[Page-level text extractions]
[Start of section]

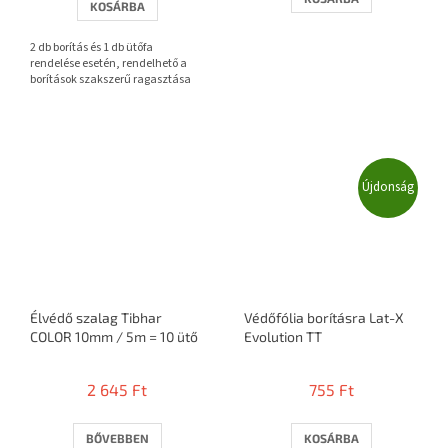
KOSÁRBA
ből
3,7
2 db borítás és 1 db ütőfa
csillag.
rendelése esetén, rendelhető a
borítások szakszerű ragasztása
Újdonság
Élvédő szalag Tibhar
Védőfólia borításra Lat-X
COLOR 10mm / 5m = 10 ütő
Evolution TT
2 645 Ft
755 Ft
BŐVEBBEN
KOSÁRBA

[End of section]

**WHAT THE TASK ASKS:**
Reproduce each entry exactly, without the pictures.

**ANSWER TO THIS PROBLEM:**
KOSÁRBA
ből
3,7
2 db borítás és 1 db ütőfa
csillag.
rendelése esetén, rendelhető a
borítások szakszerű ragasztása
Újdonság
Élvédő szalag Tibhar
Védőfólia borításra Lat-X
COLOR 10mm / 5m = 10 ütő
Evolution TT
2 645 Ft
755 Ft
BŐVEBBEN
KOSÁRBA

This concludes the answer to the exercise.